In 1884 she became part of the circle around Franz Liszt in the last year of his life and settled in Weimar. She played Raff's Sonata Op. 73 with Moriz Rosenthal in one of Liszt's master classes. With Liszt accompanying, she played Beethoven's Spring sonata several times at Liszt's Altenburg matinée concerts. Some historians attribute much of her subsequent professional success by her capitalizing on her connection to Liszt, distributing photos of her and Liszt.

In 1885, she met Alexander Borodin in Weimar due to her association with Liszt.

In late 1886 she embarked on a concert tour of Russia, accompanied by George Liebling. In Moscow she met Tchaikovsky.

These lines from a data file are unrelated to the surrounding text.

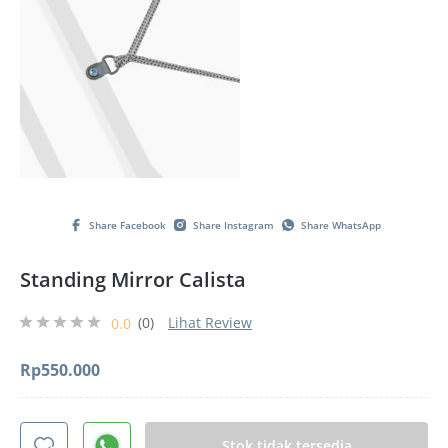
Share Facebook
Share Instagram
Share WhatsApp
Standing Mirror Calista
(0)
Lihat Review
0.0
Rp
550.000
Stok tidak tersedia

Her performance with the Berlin Philharmonic on 4 October 1886 included his Sérénade mélancolique.

She was appointed chamber virtuoso to the court of the Grand Duke of Saxony Charles Alexander, where Karl Halir was the orchestra's concertmaster.

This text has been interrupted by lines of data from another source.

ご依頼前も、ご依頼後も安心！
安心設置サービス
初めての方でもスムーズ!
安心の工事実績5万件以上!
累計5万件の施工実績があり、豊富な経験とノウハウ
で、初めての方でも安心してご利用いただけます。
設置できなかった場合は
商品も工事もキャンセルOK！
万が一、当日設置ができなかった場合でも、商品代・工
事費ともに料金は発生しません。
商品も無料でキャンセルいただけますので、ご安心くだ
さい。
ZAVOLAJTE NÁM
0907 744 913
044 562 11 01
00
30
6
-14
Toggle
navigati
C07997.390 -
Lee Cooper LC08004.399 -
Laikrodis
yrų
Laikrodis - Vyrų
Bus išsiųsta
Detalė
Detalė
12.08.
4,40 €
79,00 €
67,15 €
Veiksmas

One of her last concerts was in Frankfurt, on 17 February 1888, where she played the G minor Violin Concerto by Max Bruch.

== Death and legacy ==
In 1888 she married a German lawyer from Weimar named D. Adolf Hoffmann, and stopped concertizing. On 3 September 1900, after twelve years of marriage, she shot herself with a revolver while in Weimar. Various reasons for suicide have been put forth, including a brain disorder, or according to Amy Fay, driven to despair over her husband's infidelities, or according to sensational newspaper articles driven to despair by her over-controlling husband who refused to allow her to perform, or even to "anonymous letters". Maud Powell hinted in a widely published 1908 article that Harkness' hatred for the violin caused her death. Amy Fay also wrote in a monthly music magazine from 1901 that Arma had shot herself through the heart. According to the same magazine, she had left behind a son.

Fauré, Váša Laub, and Gustav Hollaender all dedicated compositions to Senkrah. A collection of personal photographs and her carte de visite are archived at Brown University.

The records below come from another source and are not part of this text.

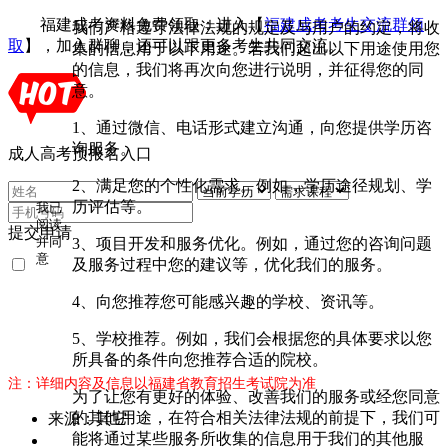
福建成考资料免费领取：进入【
福建成考考生交流群领
我们严格遵守法律法规的规定及与用户的约定，将收
取
】，加入群聊，还可以跟更多考生共同交流。
集的信息用于以下用途。若我们超出以下用途使用您
的信息，我们将再次向您进行说明，并征得您的同
意。
1、通过微信、电话形式建立沟通，向您提供学历咨
询服务。
成人高考预报名入口
2、满足您的个性化需求。例如，学历途径规划、学
历评估等。
我已
阅读
提交申请
3、项目开发和服务优化。例如，通过您的咨询问题
并同
意
及服务过程中您的建议等，优化我们的服务。
《用
户隐
4、向您推荐您可能感兴趣的学校、资讯等。
私条
款》
5、学校推荐。例如，我们会根据您的具体要求以您
所具备的条件向您推荐合适的院校。
注：详细内容及信息以福建省教育招生考试院为准
为了让您有更好的体验、改善我们的服务或经您同意
的其他用途，在符合相关法律法规的前提下，我们可
来源：其它
能将通过某些服务所收集的信息用于我们的其他服
作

The 1750 Guadagnini she won at conservatory is now nicknamed after her. It was played Frida Scotta and from 1937-1997 by Isaac Stern. She owned a 1685 Stradivarius that is also now nicknamed after her.

Cellist Louis Milch, who was principal cellist in Johann Strauss II's orchestra in Vienna before moving to Minnesota, named his daughter Arma Senkrah Milch. She too became a violinist, most notably forming a duo and trio with her sisters and playing on the Orpheum Vaudeville circuit from 1908-1912.